Content starts

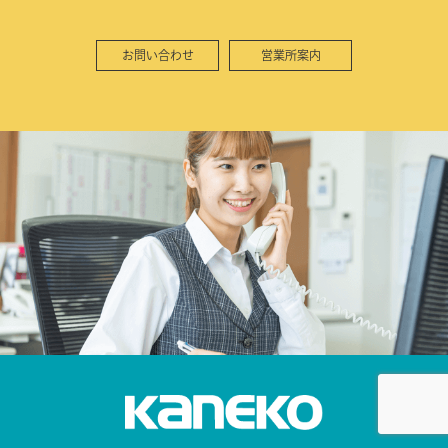
お問い合わせ
営業所案内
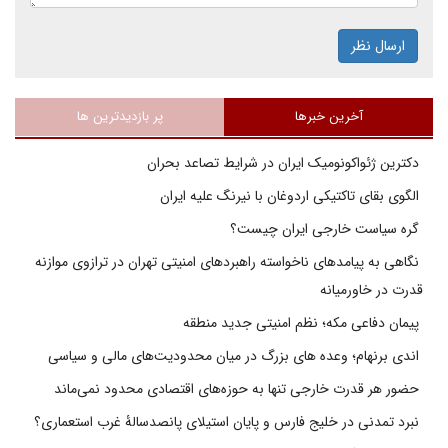
ارسال نظر
آخرین خبرها
پر بازدیدترین ها
دکترین ژئواکونومیک ایران در شرایط تصاعد بحران
الگوی بقای تاکتیکی اردوغان با نیرنگ علیه ایران
گره سیاست خارجی ایران چیست؟
نگاهی به پیامدهای ناخواسته راهبردهای امنیتی تهران در ترازوی موازنه
قدرت در خاورمیانه
پیمان دفاعی مکه؛ نظم امنیتی جدید منطقه
اندی برنهام؛ وعده های بزرگ در میان محدودیت‌های مالی و سیاسی
حضور هر قدرت خارجی تنها به حوزه‌های اقتصادی محدود نمی‌ماند
نبرد تمدنی در خلیج فارس و پایان استیلای پانصدسالۀ غرب استعماری؟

Content ends

> _WORK TO BE COMPLETED_
Leave the images out and transcribe the rest of the material exactly.

> _TASK RESPONSE_
お問い合わせ
営業所案内
ارسال نظر
آخرین خبرها
پر بازدیدترین ها
دکترین ژئواکونومیک ایران در شرایط تصاعد بحران
الگوی بقای تاکتیکی اردوغان با نیرنگ علیه ایران
گره سیاست خارجی ایران چیست؟
نگاهی به پیامدهای ناخواسته راهبردهای امنیتی تهران در ترازوی موازنه
قدرت در خاورمیانه
پیمان دفاعی مکه؛ نظم امنیتی جدید منطقه
اندی برنهام؛ وعده های بزرگ در میان محدودیت‌های مالی و سیاسی
حضور هر قدرت خارجی تنها به حوزه‌های اقتصادی محدود نمی‌ماند
نبرد تمدنی در خلیج فارس و پایان استیلای پانصدسالۀ غرب استعماری؟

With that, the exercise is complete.